---------- The data
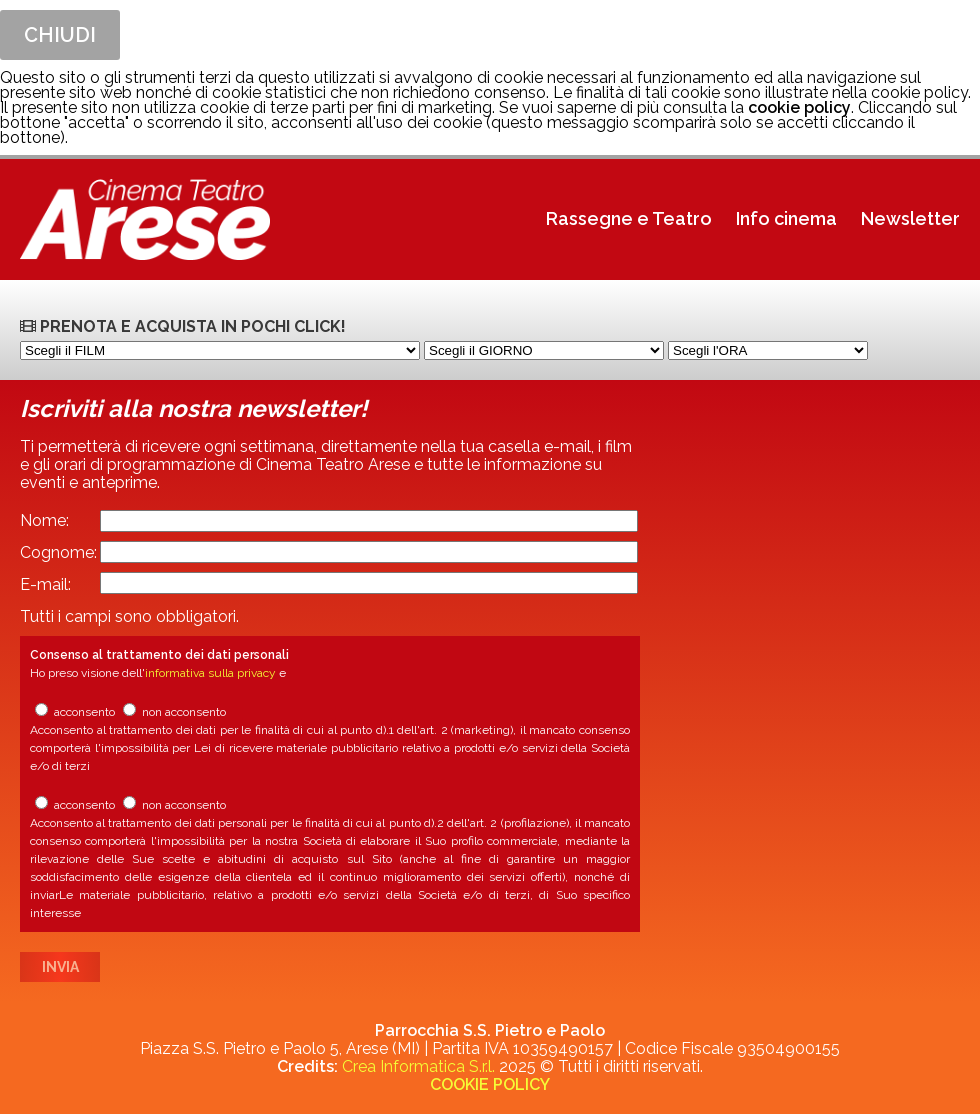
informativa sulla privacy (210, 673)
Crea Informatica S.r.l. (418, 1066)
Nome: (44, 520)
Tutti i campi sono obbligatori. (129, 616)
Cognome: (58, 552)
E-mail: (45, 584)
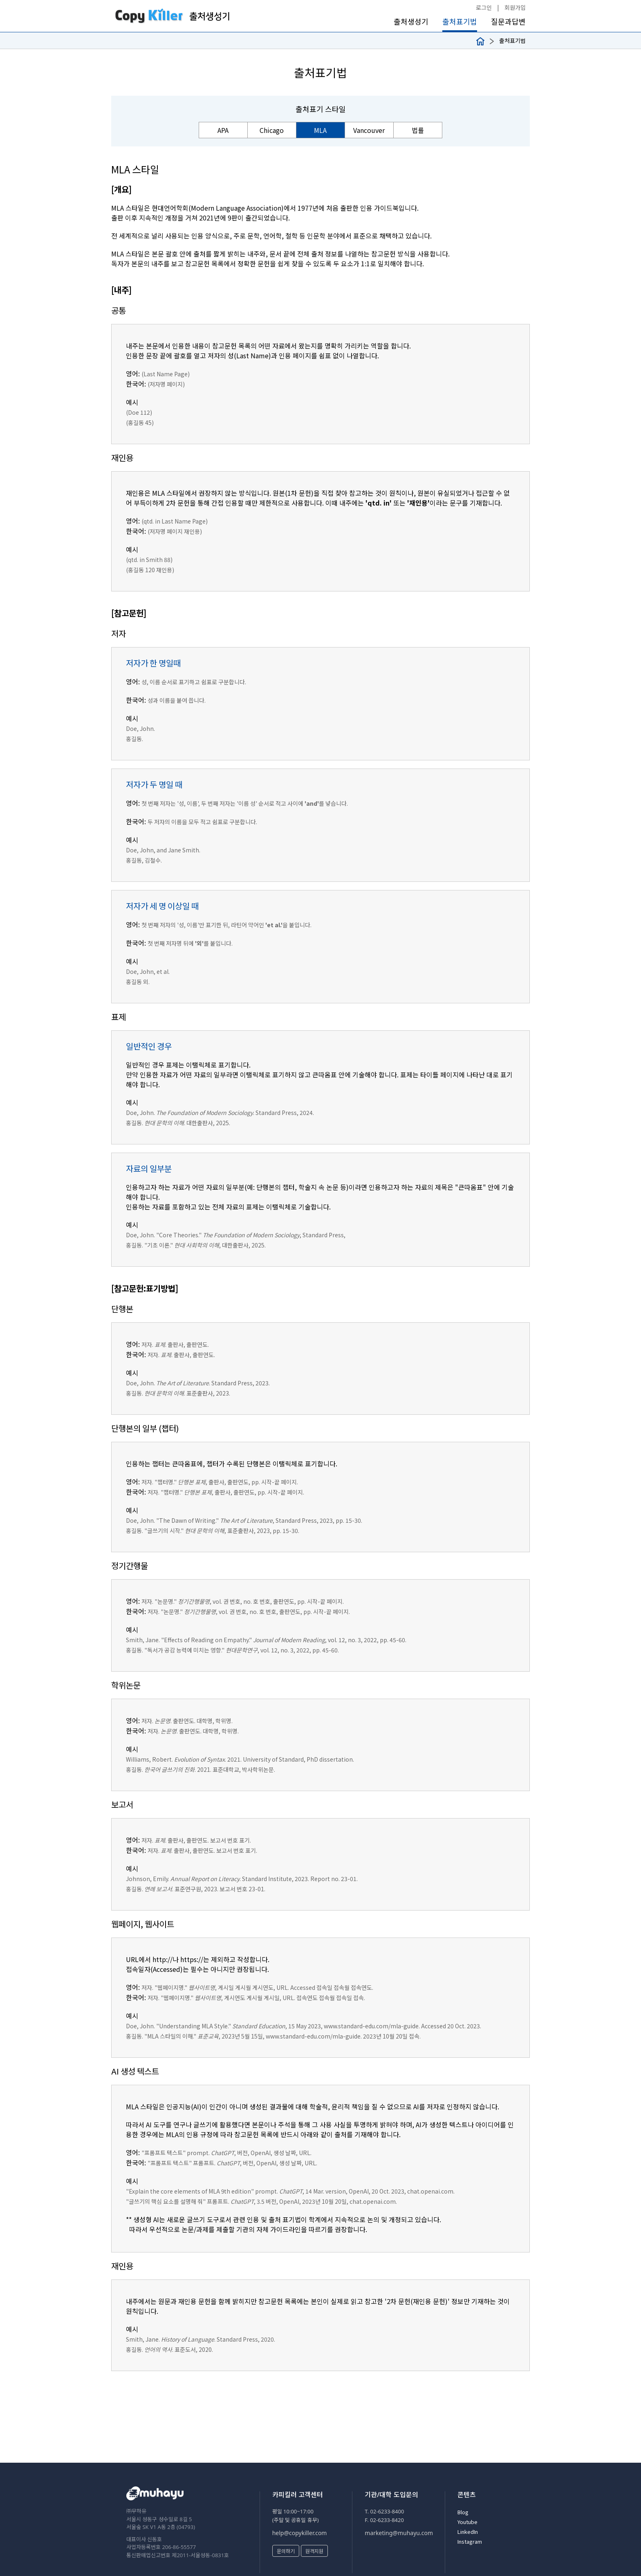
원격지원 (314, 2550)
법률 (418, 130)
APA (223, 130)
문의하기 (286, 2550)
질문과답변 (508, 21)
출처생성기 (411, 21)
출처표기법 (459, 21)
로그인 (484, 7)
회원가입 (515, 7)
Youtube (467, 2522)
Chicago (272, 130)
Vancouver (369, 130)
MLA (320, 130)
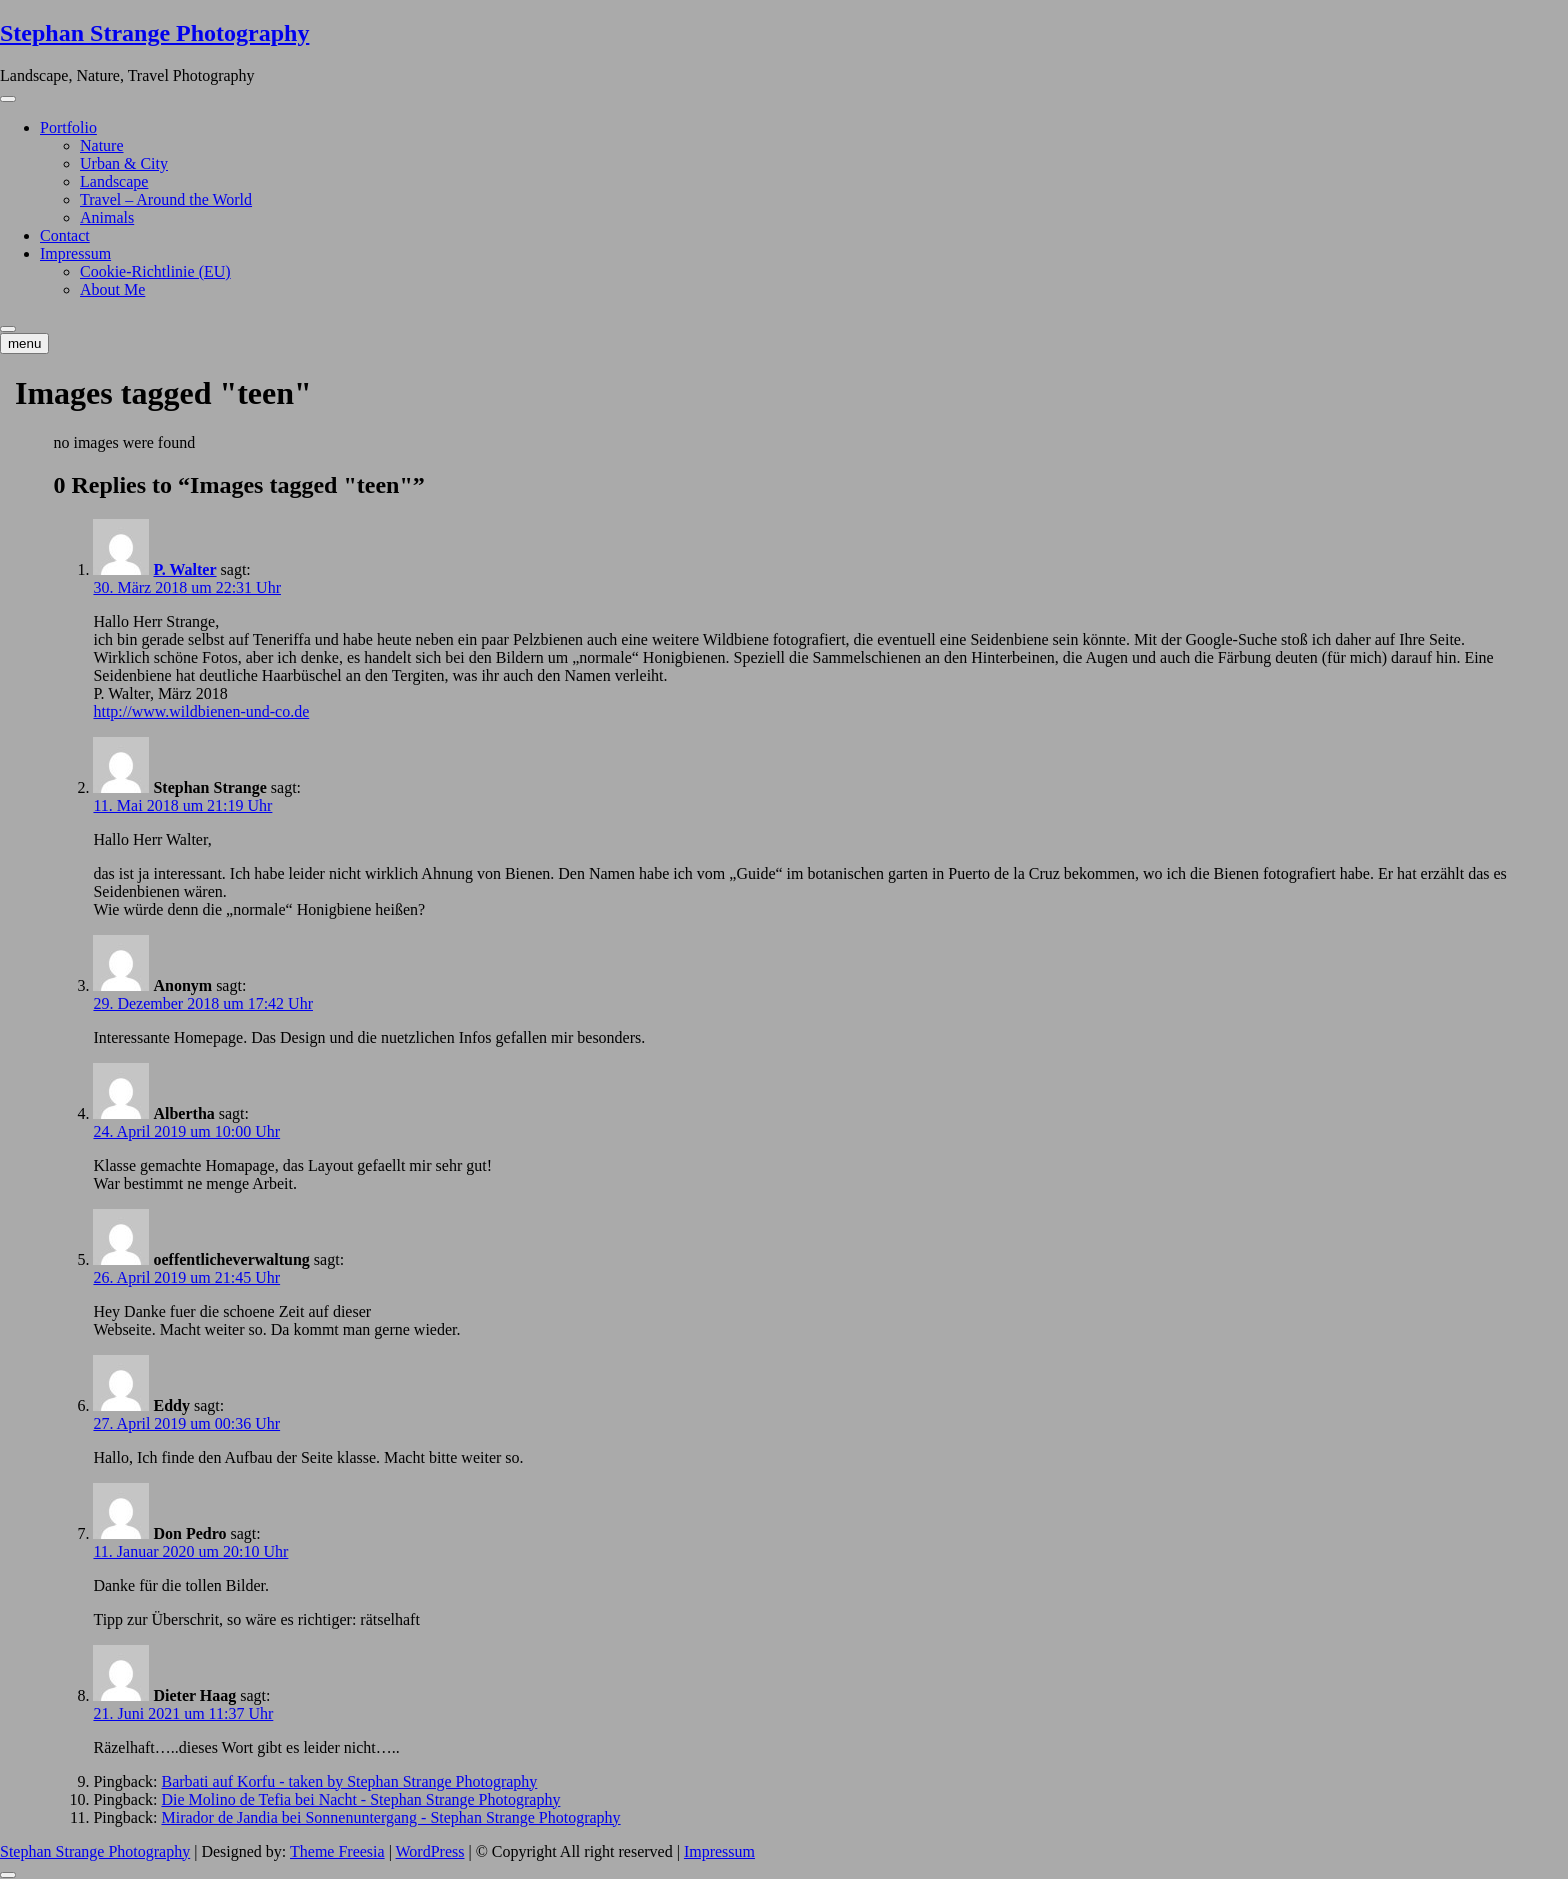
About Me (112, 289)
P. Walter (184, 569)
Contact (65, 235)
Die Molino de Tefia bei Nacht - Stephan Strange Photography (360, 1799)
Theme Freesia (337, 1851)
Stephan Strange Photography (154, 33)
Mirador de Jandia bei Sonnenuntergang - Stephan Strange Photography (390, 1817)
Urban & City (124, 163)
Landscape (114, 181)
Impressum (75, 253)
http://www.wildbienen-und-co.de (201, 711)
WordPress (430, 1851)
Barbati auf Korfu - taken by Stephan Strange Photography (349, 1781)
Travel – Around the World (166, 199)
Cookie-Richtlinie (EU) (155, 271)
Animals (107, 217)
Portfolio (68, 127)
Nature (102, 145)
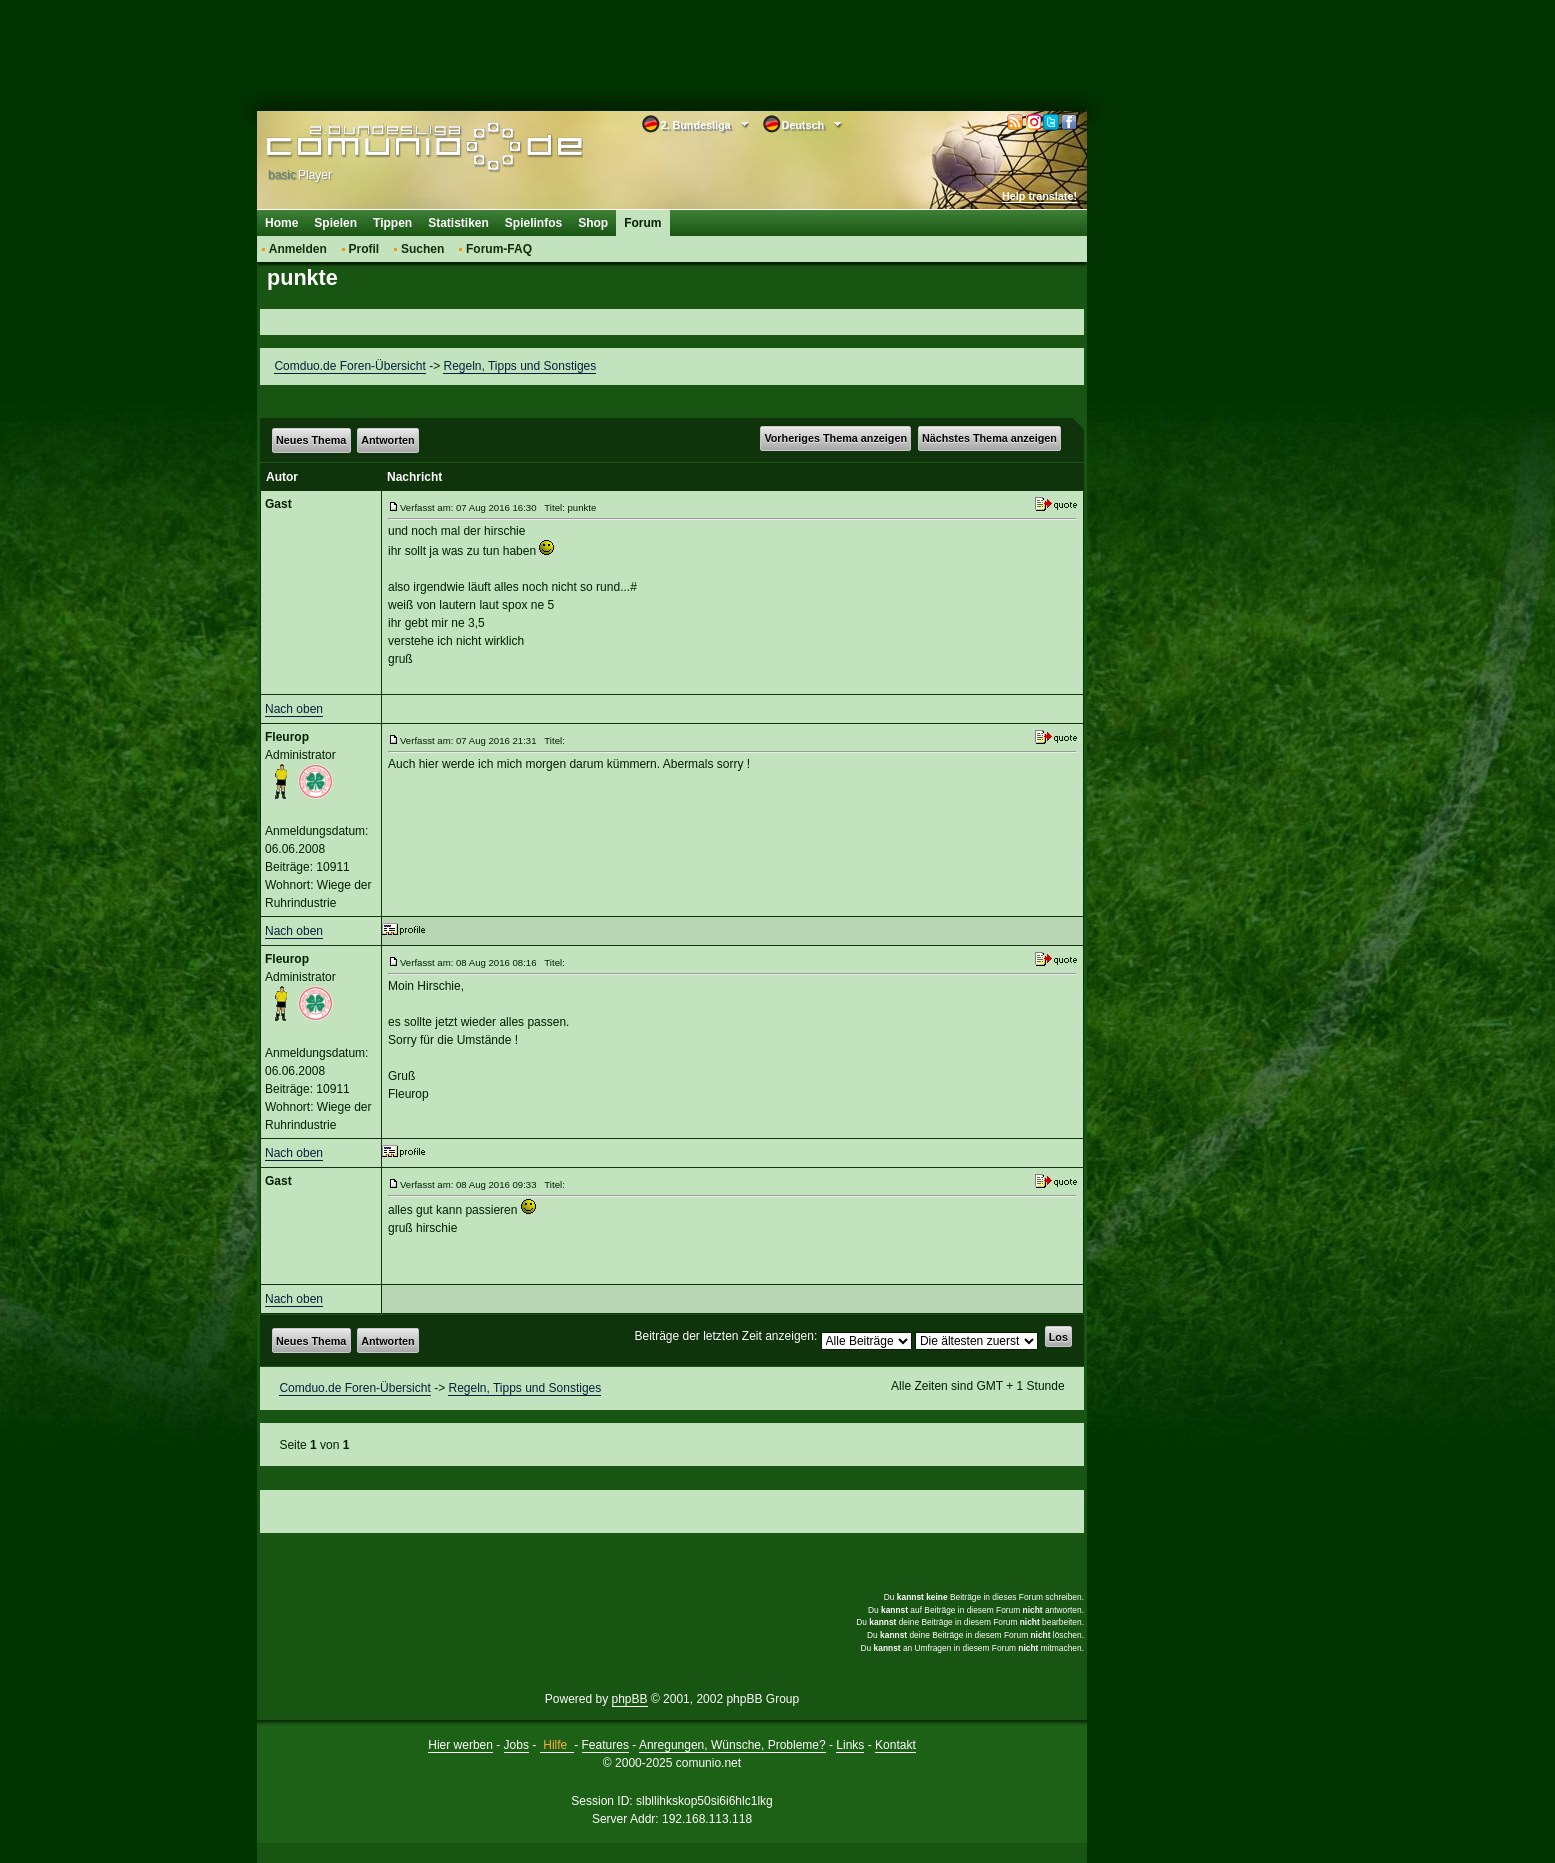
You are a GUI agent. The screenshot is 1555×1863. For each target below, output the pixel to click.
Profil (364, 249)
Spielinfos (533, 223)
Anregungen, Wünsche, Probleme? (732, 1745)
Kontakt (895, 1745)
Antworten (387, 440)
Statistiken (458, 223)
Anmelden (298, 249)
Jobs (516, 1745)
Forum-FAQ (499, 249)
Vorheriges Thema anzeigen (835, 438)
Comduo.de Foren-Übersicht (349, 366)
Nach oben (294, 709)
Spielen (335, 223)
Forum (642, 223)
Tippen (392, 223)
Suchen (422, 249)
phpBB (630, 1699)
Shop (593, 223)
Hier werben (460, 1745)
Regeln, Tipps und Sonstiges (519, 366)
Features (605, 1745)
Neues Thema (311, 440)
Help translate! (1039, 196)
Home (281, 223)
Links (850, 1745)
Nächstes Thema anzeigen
--------------------
## What you have to do
Copy exactly, leaving out pictures, the lines from the line containing "Youtube (467, 2522)" through the last line of the records.

## Output of the exercise
Youtube (467, 2522)
Chicago (272, 130)
Vancouver (369, 130)
MLA (320, 130)
About Me (112, 289)
P. Walter (184, 569)
Contact (65, 235)
Die Molino de Tefia bei Nacht - Stephan Strange Photography (360, 1799)
Theme Freesia (337, 1851)
Stephan Strange Photography (154, 33)
Mirador de Jandia bei Sonnenuntergang - Stephan Strange Photography (390, 1817)
Urban & City (124, 163)
Landscape (114, 181)
Impressum (75, 253)
http://www.wildbienen-und-co.de (201, 711)
WordPress (430, 1851)
Barbati auf Korfu - taken by Stephan Strange Photography (349, 1781)
Travel – Around the World (166, 199)
Cookie-Richtlinie (EU) (155, 271)
Animals (107, 217)
Portfolio (68, 127)
Nature (102, 145)
You are a GUI agent. The screenshot is 1555×1863. For each target below, output the pixel to click.
Profil (364, 249)
Spielinfos (533, 223)
Anregungen, Wünsche, Probleme? (732, 1745)
Kontakt (895, 1745)
Antworten (387, 440)
Statistiken (458, 223)
Anmelden (298, 249)
Jobs (516, 1745)
Forum-FAQ (499, 249)
Vorheriges Thema anzeigen (835, 438)
Comduo.de Foren-Übersicht (349, 366)
Nach oben (294, 709)
Spielen (335, 223)
Forum (642, 223)
Tippen (392, 223)
Suchen (422, 249)
phpBB (630, 1699)
Shop (593, 223)
Hier werben (460, 1745)
Regeln, Tipps und Sonstiges (519, 366)
Features (605, 1745)
Neues Thema (311, 440)
Help translate! (1039, 196)
Home (281, 223)
Links (850, 1745)
Nächstes Thema anzeigen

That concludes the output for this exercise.